We retained two final variant sets: a high-confidence set including only SNPs with identical genotype calls between the two variant discovery pipelines and the full set of SNPs which included all variants called using FreeBayes but limited to positions that were shared among the GATK and FreeBayes pipelines.
Linkage mapping
The genotype information from the parental lines was used to assign ancestry to the SNP loci. The parents of the crosses were heterogeneously heterozygous and only ancestry informative loci were retained, i.e. all loci for which one or more of the parents was heterozygous were discarded. We were unable to obtain sequence data from the parents for PruKoh, but used sequence data from a single, non-parental L. pruna female, and three available L. kohalensis females, all from the same populations as the parents. Ancestry was inferred if all three L. kohalensis individuals were homozygous for one allele and the L. pruna individual was homozygous for the alternative allele. All other loci were discarded. The loci were then further filtered based on genotype similarity and segregation distortion (see below for details).

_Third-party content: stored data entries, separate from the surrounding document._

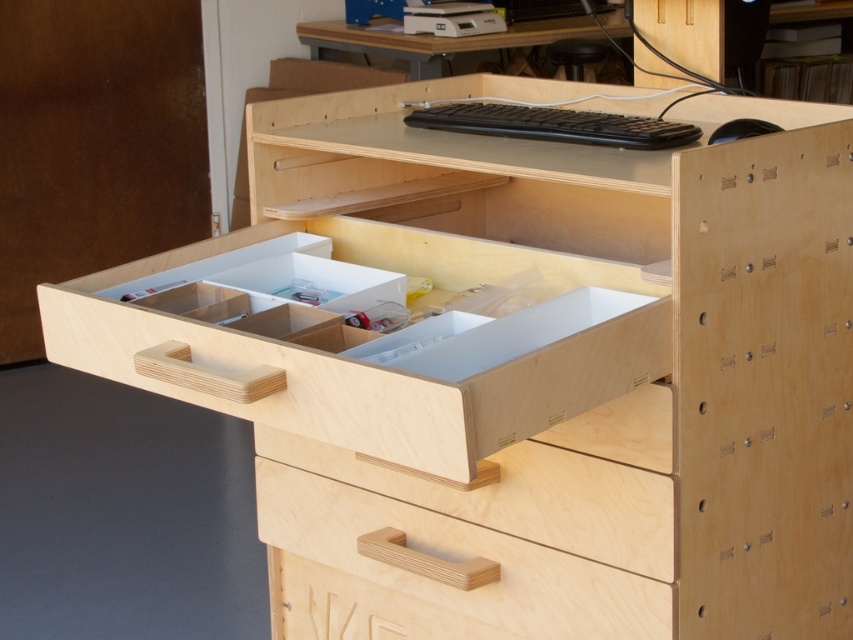 You are standing in front of the wooden desk setup and want to reach the point at coordinate point (589, 308). Can you estimate how far you need to stretch your hand to reach it?

The point at coordinate point (589, 308) is 1.32 meters away from the camera, so you need to stretch your hand approximately 1.32 meters to reach it.

You are setting up a new desk and need to place a monitor on the desk. The monitor requires a space that is not occupied by the plywood drawer at center. Where should you place the monitor?

The plywood drawer at center is located at point (x=389, y=342). To place the monitor, choose an area on the desk that does not overlap with this coordinate, such as the upper left or right side of the desk surface.

You are organizing your desk and need to move the black plastic mouse at upper right closer to you. The plywood drawer at center is in the way. Can you move the drawer to make space?

The plywood drawer at center is in front of the black plastic mouse at upper right, so you can move the drawer to create space by sliding it out or rearranging it to access the mouse. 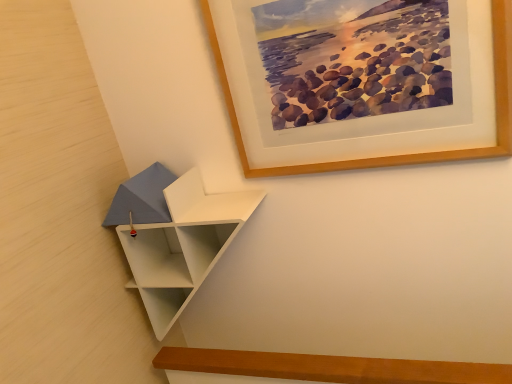 Find the location of `wooden picture frame at upper center`. wooden picture frame at upper center is located at coordinates coord(394,155).

This screenshot has height=384, width=512. What do you see at coordinates (394, 155) in the screenshot? I see `wooden picture frame at upper center` at bounding box center [394, 155].

Measure the distance between white matte/shelf at lower left and camera.

The distance of white matte/shelf at lower left from camera is 33.39 inches.

Describe the element at coordinates (174, 236) in the screenshot. The height and width of the screenshot is (384, 512). I see `white matte/shelf at lower left` at that location.

Identify the location of white matte/shelf at lower left. Image resolution: width=512 pixels, height=384 pixels. (174, 236).

Where is `wooden picture frame at upper center`? wooden picture frame at upper center is located at coordinates (394, 155).

Can you confirm if wooden picture frame at upper center is positioned to the right of white matte/shelf at lower left?

Correct, you'll find wooden picture frame at upper center to the right of white matte/shelf at lower left.

Does wooden picture frame at upper center lie in front of white matte/shelf at lower left?

A: Yes, wooden picture frame at upper center is closer to the viewer.

Which is behind, point (289, 167) or point (238, 228)?

Positioned behind is point (238, 228).

From the image's perspective, is wooden picture frame at upper center located above or below white matte/shelf at lower left?

Clearly, from the image's perspective, wooden picture frame at upper center is above white matte/shelf at lower left.

From a real-world perspective, who is located lower, wooden picture frame at upper center or white matte/shelf at lower left?

white matte/shelf at lower left, from a real-world perspective.

Which object is thinner, wooden picture frame at upper center or white matte/shelf at lower left?

With smaller width is wooden picture frame at upper center.

Which of these two, wooden picture frame at upper center or white matte/shelf at lower left, stands taller?

With more height is white matte/shelf at lower left.

Can you confirm if wooden picture frame at upper center is bigger than white matte/shelf at lower left?

No.

Is wooden picture frame at upper center completely or partially outside of white matte/shelf at lower left?

Yes, wooden picture frame at upper center is outside of white matte/shelf at lower left.

Is wooden picture frame at upper center directly adjacent to white matte/shelf at lower left?

No.

Could you tell me if wooden picture frame at upper center is turned towards white matte/shelf at lower left?

No, wooden picture frame at upper center is not aimed at white matte/shelf at lower left.

Can you tell me how much wooden picture frame at upper center and white matte/shelf at lower left differ in facing direction?

The facing directions of wooden picture frame at upper center and white matte/shelf at lower left are 2.6 degrees apart.

This screenshot has height=384, width=512. Find the location of `picture frame above the white matte/shelf at lower left (from the image's perspective)`. picture frame above the white matte/shelf at lower left (from the image's perspective) is located at coordinates (394, 155).

Looking at this image, is white matte/shelf at lower left at the right side of wooden picture frame at upper center?

No.

Considering the relative positions of white matte/shelf at lower left and wooden picture frame at upper center in the image provided, is white matte/shelf at lower left behind wooden picture frame at upper center?

Yes, white matte/shelf at lower left is further from the viewer.

Is point (220, 212) less distant than point (233, 104)?

That is True.

From the image's perspective, is white matte/shelf at lower left above or below wooden picture frame at upper center?

From the image's perspective, white matte/shelf at lower left appears below wooden picture frame at upper center.

From a real-world perspective, relative to wooden picture frame at upper center, is white matte/shelf at lower left vertically above or below?

From a real-world perspective, white matte/shelf at lower left is physically below wooden picture frame at upper center.

Between white matte/shelf at lower left and wooden picture frame at upper center, which one has larger width?

A: white matte/shelf at lower left.

Looking at this image, who is shorter, white matte/shelf at lower left or wooden picture frame at upper center?

With less height is wooden picture frame at upper center.

Between white matte/shelf at lower left and wooden picture frame at upper center, which one has smaller size?

With smaller size is wooden picture frame at upper center.

Looking at this image, which is correct: white matte/shelf at lower left is inside wooden picture frame at upper center, or outside of it?

The correct answer is: outside.

Consider the image. Is white matte/shelf at lower left not close to wooden picture frame at upper center?

Actually, white matte/shelf at lower left and wooden picture frame at upper center are a little close together.

Is white matte/shelf at lower left oriented away from wooden picture frame at upper center?

No, white matte/shelf at lower left is not facing the opposite direction of wooden picture frame at upper center.

Find the location of a particular element. The image size is (512, 384). picture frame that is above the white matte/shelf at lower left (from a real-world perspective) is located at coordinates (394, 155).

Find the location of a particular element. The width and height of the screenshot is (512, 384). shelf beneath the wooden picture frame at upper center (from a real-world perspective) is located at coordinates [x=174, y=236].

Find the location of a particular element. This screenshot has width=512, height=384. picture frame in front of the white matte/shelf at lower left is located at coordinates (394, 155). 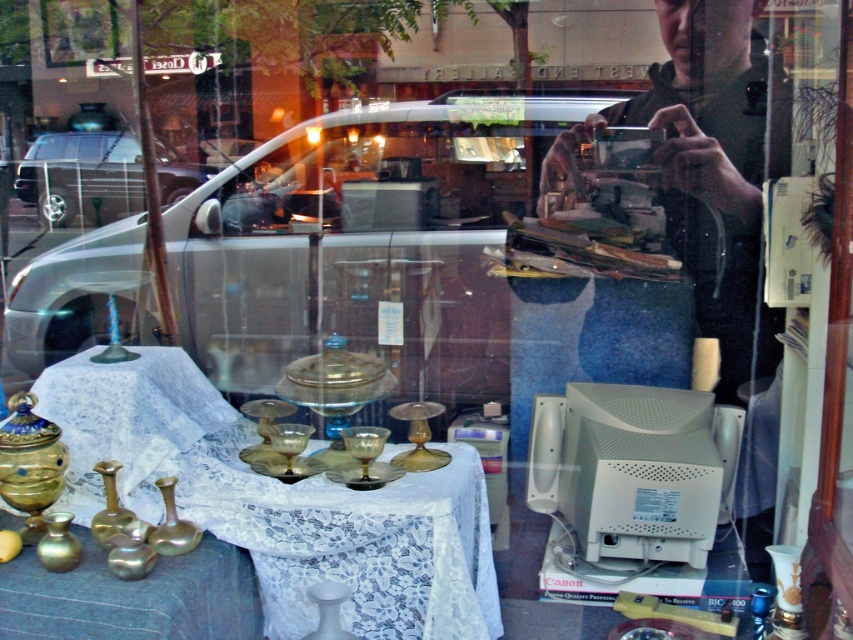 Looking at this image, you are standing outside the shop looking through the window. You notice two points marked on the window. The first point is at coordinates (723, 348) and the second at (80, 176). Which point appears closer to you as you look through the window?

Point (723, 348) is closer to the viewer than point (80, 176).

You are a delivery person carrying a package that measures 5 feet in length. You need to place it between the white lace tablecloth at lower left and the dark green shirt at upper right. Will the package fit without overlapping either object?

The distance between the white lace tablecloth at lower left and the dark green shirt at upper right is 4.97 feet, which is slightly shorter than the 5 feet package. Therefore, the package will not fit without overlapping one of the objects.

You are a delivery person trying to determine if the dark green shirt at upper right can fit into a box designed for items narrower than the metallic silver van at left. Can the shirt fit?

The dark green shirt at upper right has a lesser width compared to the metallic silver van at left, so it can fit into the box designed for items narrower than the metallic silver van at left. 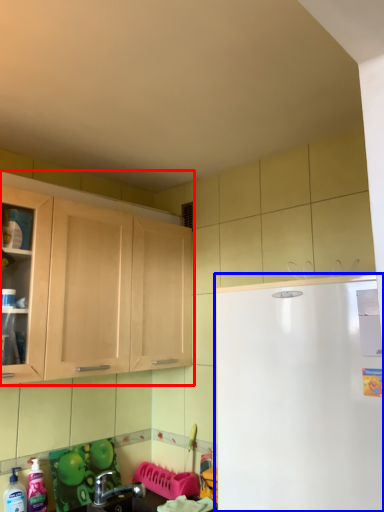 Question: Which of the following is the closest to the observer, cabinetry (highlighted by a red box) or refrigerator (highlighted by a blue box)?

Choices:
 (A) cabinetry
 (B) refrigerator

Answer: (B) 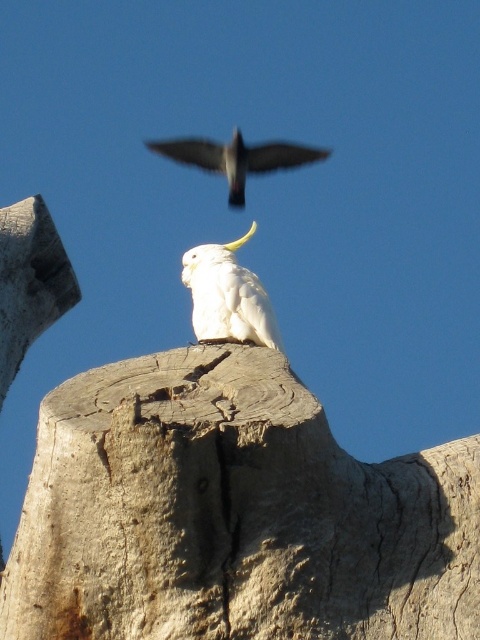 Question: Where is light brown rough wood at center located in relation to white matte parrot at center in the image?

Choices:
 (A) below
 (B) above

Answer: (A)

Question: From the image, what is the correct spatial relationship of white matte parrot at center in relation to matte black bird at upper center?

Choices:
 (A) above
 (B) below

Answer: (B)

Question: Is white matte parrot at center smaller than matte black bird at upper center?

Choices:
 (A) no
 (B) yes

Answer: (A)

Question: Which is farther from the white matte parrot at center?

Choices:
 (A) light brown rough wood at center
 (B) matte black bird at upper center

Answer: (A)

Question: Which object appears closest to the camera in this image?

Choices:
 (A) matte black bird at upper center
 (B) white matte parrot at center

Answer: (B)

Question: Considering the real-world distances, which object is closest to the matte black bird at upper center?

Choices:
 (A) white matte parrot at center
 (B) light brown rough wood at center

Answer: (A) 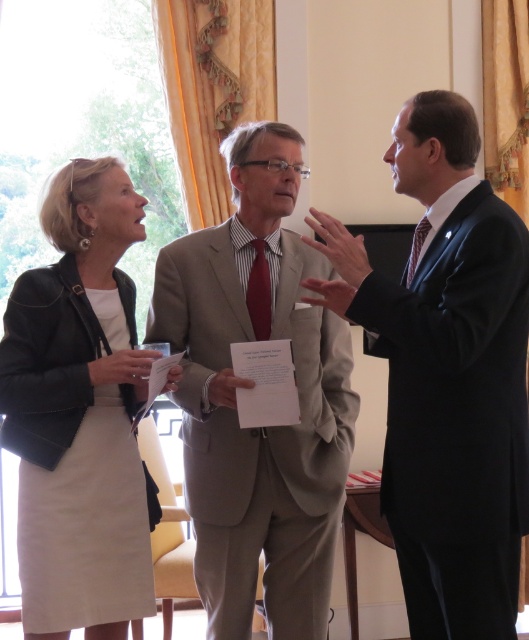 Is point (280, 588) positioned after point (95, 452)?

Yes.

Is point (254, 291) positioned behind point (57, 227)?

Yes, it is.

Locate an element on the screen. The width and height of the screenshot is (529, 640). light beige suit at center is located at coordinates (250, 387).

Can you confirm if dark blue suit at right is wider than leather jacket at left?

Yes.

Who is taller, dark blue suit at right or leather jacket at left?

Standing taller between the two is dark blue suit at right.

Locate an element on the screen. Image resolution: width=529 pixels, height=640 pixels. dark blue suit at right is located at coordinates (446, 374).

Is dark blue suit at right further to the viewer compared to light beige suit at center?

No, dark blue suit at right is closer to the viewer.

Between point (428, 538) and point (267, 512), which one is positioned behind?

The point (267, 512) is behind.

Measure the distance between dark blue suit at right and camera.

dark blue suit at right is 1.92 meters from camera.

Image resolution: width=529 pixels, height=640 pixels. Find the location of `dark blue suit at right`. dark blue suit at right is located at coordinates (446, 374). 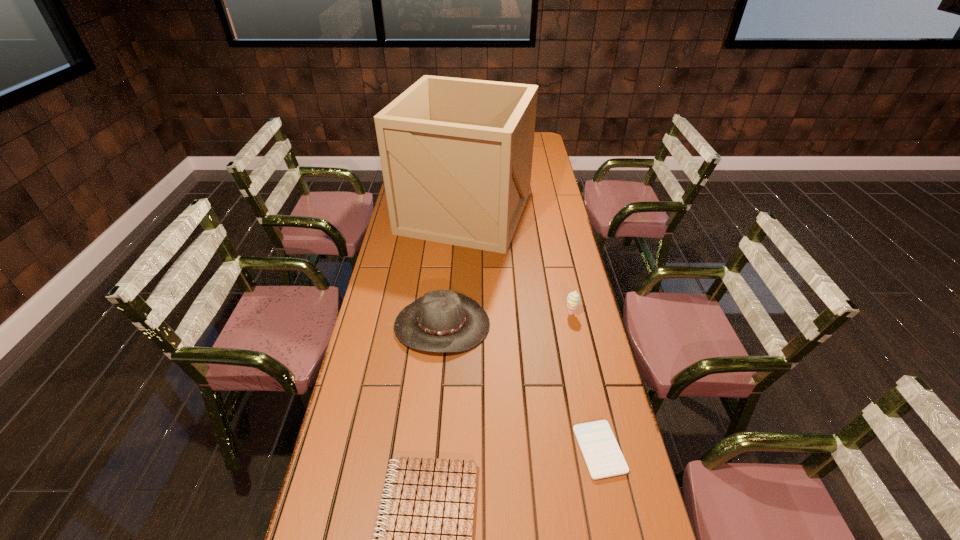 Where is `the tallest object`? the tallest object is located at coordinates (456, 154).

In order to click on the farthest object in this screenshot , I will do `click(456, 154)`.

This screenshot has width=960, height=540. Find the location of `hat`. hat is located at coordinates pos(441,321).

Find the location of a particular element. Image resolution: width=960 pixels, height=540 pixels. sherbert is located at coordinates (573, 298).

Identify the location of the shortest object. This screenshot has height=540, width=960. (601, 452).

The image size is (960, 540). Identify the location of free region located on the right of the farthest object. (560, 212).

You are a GUI agent. You are given a task and a screenshot of the screen. Output one action in this format:
    pyautogui.click(x=<x>, y=<y>)
    Task: Click on the vacant region located 0.370m on the front-facing side of the hat
    This screenshot has height=540, width=960.
    Given the screenshot: What is the action you would take?
    pyautogui.click(x=429, y=480)

The image size is (960, 540). Find the location of `vacant space positioned on the left of the sherbert`. vacant space positioned on the left of the sherbert is located at coordinates (447, 314).

Find the location of `free region located on the back of the calculator`. free region located on the back of the calculator is located at coordinates (580, 359).

Where is `box at the left edge`? box at the left edge is located at coordinates (456, 154). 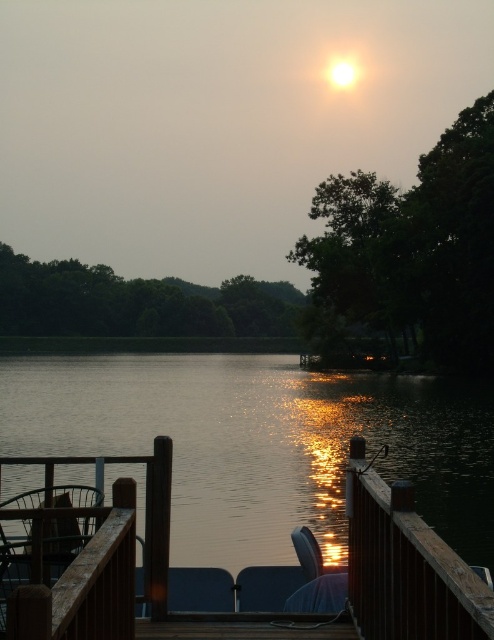 Which is above, wooden chair at lower left or matte plastic chair at lower center?

wooden chair at lower left is higher up.

Does point (2, 552) come in front of point (198, 600)?

Yes, it is in front of point (198, 600).

Does point (80, 532) come farther from viewer compared to point (214, 588)?

No.

You are a GUI agent. You are given a task and a screenshot of the screen. Output one action in this format:
    pyautogui.click(x=<x>, y=<y>)
    Task: Click on the wooden chair at lower left
    The height and width of the screenshot is (640, 494).
    Given the screenshot: What is the action you would take?
    pyautogui.click(x=64, y=541)

Is brown wooden rail at center wider than wooden chair at lower left?

Incorrect, brown wooden rail at center's width does not surpass wooden chair at lower left's.

Who is positioned more to the right, brown wooden rail at center or wooden chair at lower left?

brown wooden rail at center

Describe the element at coordinates (406, 566) in the screenshot. I see `brown wooden rail at center` at that location.

You are a GUI agent. You are given a task and a screenshot of the screen. Output one action in this format:
    pyautogui.click(x=<x>, y=<y>)
    Task: Click on the brown wooden rail at center
    
    Given the screenshot: What is the action you would take?
    pyautogui.click(x=406, y=566)

Can you confirm if matte plastic chair at lower center is smaller than matte blue chair at lower center?

Incorrect, matte plastic chair at lower center is not smaller in size than matte blue chair at lower center.

The height and width of the screenshot is (640, 494). I want to click on matte plastic chair at lower center, so click(x=200, y=589). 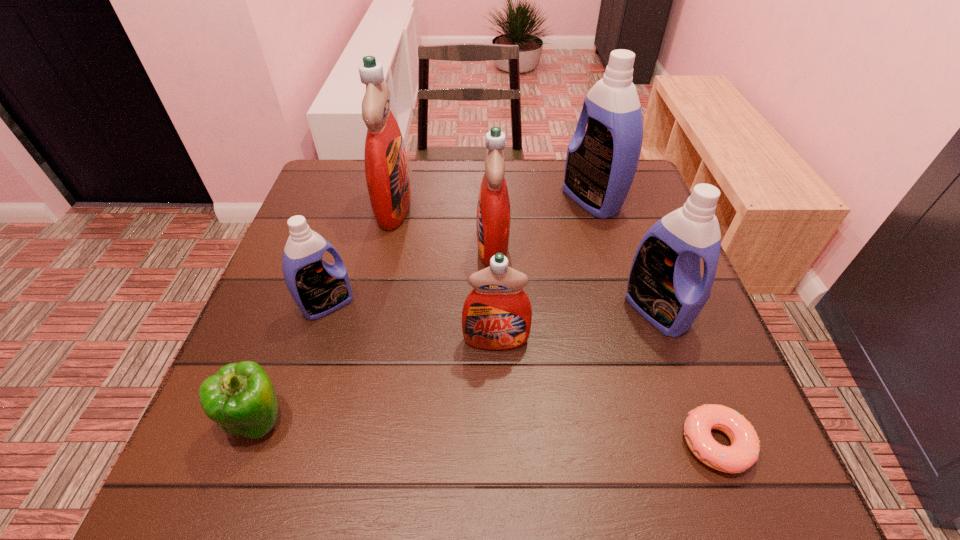 This screenshot has height=540, width=960. I want to click on the biggest red detergent, so click(386, 167).

Identify the location of the farthest blue detergent. This screenshot has height=540, width=960. (601, 163).

The image size is (960, 540). Find the location of `the second biggest red detergent`. the second biggest red detergent is located at coordinates (493, 208).

Locate an element on the screen. the second biggest blue detergent is located at coordinates (665, 286).

Locate an element on the screen. the leftmost blue detergent is located at coordinates (318, 288).

Find the location of a particular element. The image size is (960, 540). the smallest red detergent is located at coordinates (497, 314).

You are a GUI agent. You are given a task and a screenshot of the screen. Output one action in this format:
    pyautogui.click(x=<x>, y=<y>)
    Task: Click on the bell pepper
    This screenshot has width=960, height=540.
    Given the screenshot: What is the action you would take?
    pyautogui.click(x=240, y=397)

You are a GUI agent. You are given a task and a screenshot of the screen. Output one action in this format:
    pyautogui.click(x=<x>, y=<y>)
    Task: Click on the green bell pepper
    
    Given the screenshot: What is the action you would take?
    pyautogui.click(x=240, y=397)

Image resolution: width=960 pixels, height=540 pixels. I want to click on pink doughnut, so click(x=744, y=451).

Where is `the shortest object`? The width and height of the screenshot is (960, 540). the shortest object is located at coordinates (744, 451). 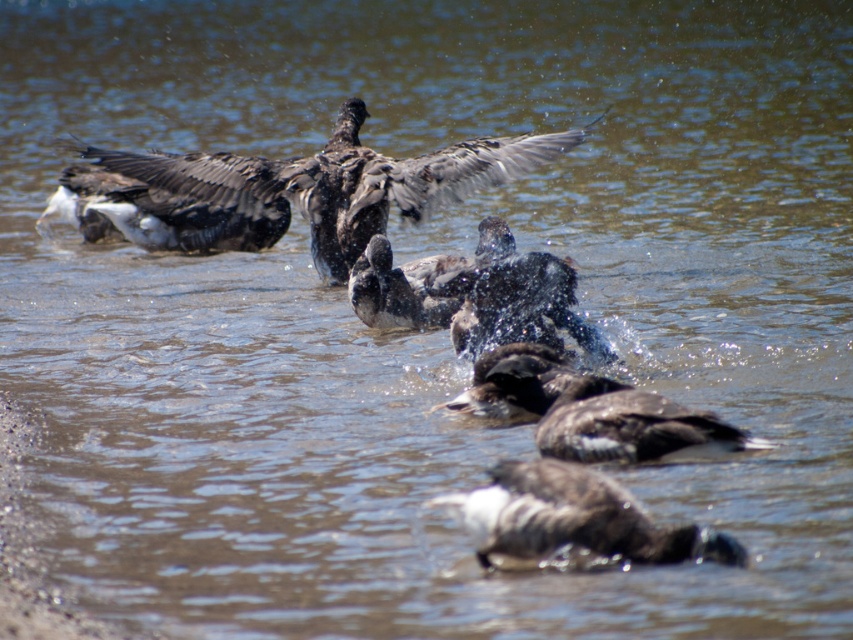 Question: Does dark gray feathers at center have a greater width compared to dark brown feathers at center?

Choices:
 (A) yes
 (B) no

Answer: (A)

Question: Is dark gray feathers at center positioned at the back of dark brown feathers at lower center?

Choices:
 (A) no
 (B) yes

Answer: (B)

Question: Which point is closer to the camera?

Choices:
 (A) dark brown feathers at center
 (B) dark gray feathers at center

Answer: (A)

Question: Which of these objects is positioned farthest from the dark brown feathers at lower center?

Choices:
 (A) dark gray feathers at center
 (B) dark brown feathers at center

Answer: (A)

Question: Estimate the real-world distances between objects in this image. Which object is farther from the dark brown feathers at center?

Choices:
 (A) dark brown feathers at lower center
 (B) dark gray feathers at center

Answer: (B)

Question: Can you confirm if dark brown feathers at center is smaller than dark brown feathers at lower center?

Choices:
 (A) no
 (B) yes

Answer: (A) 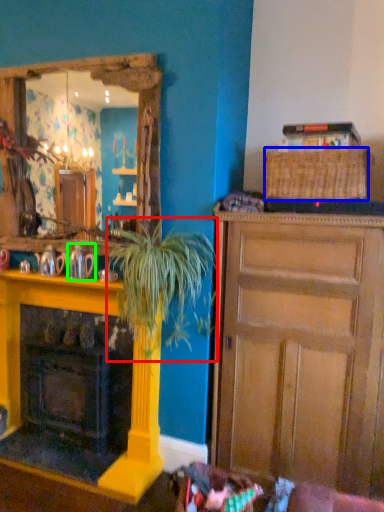 Question: Which is nearer to the houseplant (highlighted by a red box)? picnic basket (highlighted by a blue box) or teapot (highlighted by a green box).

The linkage maps deriving from the three species crosses were generated independently and by taking a three-step approach, employing both the regression mapping and the maximum likelihood (ML) mapping functions in JoinMap 4.0 (van Ooijen 2006) as well as the three-point error-corrected ML mapping function in MapMaker 3.0 (Lander et al. 1987; Lincoln et al. 1993).
In the first step, we estimated “initial” maps that are relatively low resolution (5 cM) but with high marker order certainty. For initial maps, we first grouped (3.0 ≤ LOD ≤ 5.0) and then ordered the high-confidence markers that showed no segregation distortion (markers with χ2-square associated P-value for deviation from Mendelian inheritance < 0.05 were discarded) and for which no marker had more than 95% similarity in genotypes across individuals compared to other markers (otherwise, one of each pair was excluded). When excluding similar loci, we favored those marker loci shared among the three mapping populations over markers unique to one or two crosses. We then checked for concordance among the three mapping algorithms. In most cases, the maps were highly concordant (in ordering of the markers; with respect to cM among markers, distances differed depending on the algorithm, especially between the regression and ML methods in JoinMap). Discrepancies among the maps produced by the different algorithms for the same cross were resolved by optimizing the likelihood and total length of a given map as well as by using the information in JoinMap’s “Genotype Probabilities” and “Plausible Positions".
These initial maps were then filled out using MapMaker with marker loci passing slightly more lenient criteria: markers drawn from the full set of SNPs, with false discovery rate (Benjamini and Hochberg 1995) corrected P value for χ2-square test of deviation from Mendelian inheritance ≤ 0.05 and fewer than 99% of their genotypes in common with other markers loci. First, more informative markers (no missing genotypes, > 2.0 cM distance from other markers) were added satisfying a log-likelihood threshold of 4.0 for the positioning of the marker (i.e., assigned marker position is 10,000 times more likely than any other position in the map). Remaining markers were added at the same threshold, followed by a second round for all markers at a log-likelihood threshold of 3.0. We then used the ripple algorithm on 5-marker windows and explored alternative orders.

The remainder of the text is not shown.